PROBLEM DESCRIPTION — For the entries below, the expected answer is the line with "One Cologne have", the line with "government civilians in", and every line between them, exactly as written, and nothing more.

Stored items from a collection
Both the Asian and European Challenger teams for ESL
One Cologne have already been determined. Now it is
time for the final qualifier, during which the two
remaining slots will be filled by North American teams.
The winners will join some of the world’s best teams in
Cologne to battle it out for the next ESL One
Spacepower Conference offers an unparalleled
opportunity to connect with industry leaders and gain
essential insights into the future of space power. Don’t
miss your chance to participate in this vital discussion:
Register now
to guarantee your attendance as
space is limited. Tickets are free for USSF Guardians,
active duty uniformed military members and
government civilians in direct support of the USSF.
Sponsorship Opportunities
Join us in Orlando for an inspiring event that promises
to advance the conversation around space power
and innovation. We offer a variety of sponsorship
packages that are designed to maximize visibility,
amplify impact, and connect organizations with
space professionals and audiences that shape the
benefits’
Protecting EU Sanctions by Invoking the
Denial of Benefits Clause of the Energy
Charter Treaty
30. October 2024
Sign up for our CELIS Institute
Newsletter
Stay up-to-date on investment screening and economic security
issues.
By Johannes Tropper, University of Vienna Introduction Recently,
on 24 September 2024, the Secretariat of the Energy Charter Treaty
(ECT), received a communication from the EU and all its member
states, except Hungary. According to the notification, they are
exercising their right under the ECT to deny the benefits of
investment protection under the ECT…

RESULT OF THE EXERCISE —
One Cologne have already been determined. Now it is
time for the final qualifier, during which the two
remaining slots will be filled by North American teams.
The winners will join some of the world’s best teams in
Cologne to battle it out for the next ESL One
Spacepower Conference offers an unparalleled
opportunity to connect with industry leaders and gain
essential insights into the future of space power. Don’t
miss your chance to participate in this vital discussion:
Register now
to guarantee your attendance as
space is limited. Tickets are free for USSF Guardians,
active duty uniformed military members and
government civilians in direct support of the USSF.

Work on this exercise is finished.